Saturday, October 11, 2008

Feeling Lost

Its been a week since we moved to Australia and somehow I feel like it's been more than that. My mother in law asked me this evening why I don't seem to be excited and just seem to be blah about everything. I know I'm not totally myself since we got here, but just haven't bothered to figure out what's wrong.

We've been to look at our house a few times now. It was really exciting when I saw it for the first time since our last trip. Its a monster of a house standing there in front of it. But the excitement quickly faded away when I stepped in and saw just how much work still needed to be done. I do get excited about things, but I'm a last minute kind of person. Just like when I go on a trip. I get excited when we're on the way to the airport and not before that. I think I'll be bursting with anticipation the day we're driving off to officially move into our new house. Right now I'm just handling the disappointment as the builders find more reasons for delays.

Another thing I've been dealing with in silence is the fear of driving here. I'm really happy about buying our new car. But that also means I finally have to face the reality of driving here. I've never been a driving kind of person. Even back in the US, whenever I would go on trips with friends, if someone offered to drive my car I would happily hand it over. I hated driving in San Francisco, because I would get all stressed out and nervous. And when I first started driving myself to work in Manila, I felt like I developed an ulcer with the stress of offensive driving. I was glad we didn't have a car in HK, because I now I would never be able to handle the confusing roads and highways there. Once we got lost while Pam was driving and all I could think of was how glad I was I wasn't at the wheel or I would have freaked out. And now I'm here, and have to drive on the other side of the road with a larger than usual sized car. Even on our way to Boy Wonder's school Open Day, all I could think of was how difficult it would be to drive the 10 minutes to his school from our house. I really need to start dealing with my driving anxiety.
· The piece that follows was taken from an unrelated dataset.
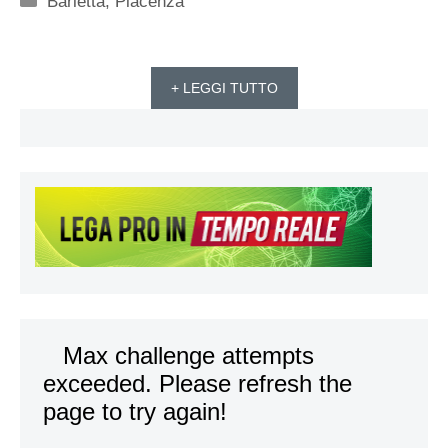
Barletta
,
Piacenza
+ LEGGI TUTTO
I think another reason why I feel lost is due to the uncertainty of things at the moment. Although I'm extremely grateful my in-laws have welcomed us to stay with them until our house is done, its not knowing just how long we will have to impose on their kindness that gets to me. I want to be able to have control of having a set date or schedule. It sucks that we are at the mercy of them bloody builders and the weather.

And one last thing. I miss being able to just lift the phone and call one of my friends to have a chat with or go out and have lunch with. I wish I could just email them tonight and invite them over for lunch next week.

Anyways, I'll give myself more time. We'll be meeting up with some of Hubby's friends soon and maybe that'll help. I'll force myself to go for a drive with the kids tomorrow morning while Hubby is running at the Melbourne Marathon. Just need to figure out where to go!

5 comments:

Min said...

hope you get used to australia soon!!!

we are just a phone call away!!

or a text

=P

Pam said...

awww... we're still just a phone call away. Or we can always do Skype for free video calls. Hope the blahs go away and the excitement of a new place to explore and get to know starts.

On the car ride we got lost at... I had to stay calm because I knew you were in the verge of panic. If you were calm, I'd probably be the one panicking. :)

Pam said...

Just noticed the new title of your blog... Funny and cute!

info said...

haha I didn't notice the title until I read Pam's comment!

Melbourne will grow on you. Like everything new, it will take time I guess.

We can skype, as Pam says.

I think one way to overcome driving anxiety is to keep on doing it until you're sanay and it becomes 2nd nature, also think na lang it's so much better there than in Mnaila haha- ragamuffin

midicrux said...

You know something? The last time I drove was when Sofia was 6 mos old and I was far too careful on the road, because she was at the back, in her car seat. I was terrified.

You're adjusting to the time zone, the weather, the elements. All understandable. One can't be all happy-happy-slap-me-happy all the time. :D

Esp...when one has left a huge chunk of oneself elsewhere.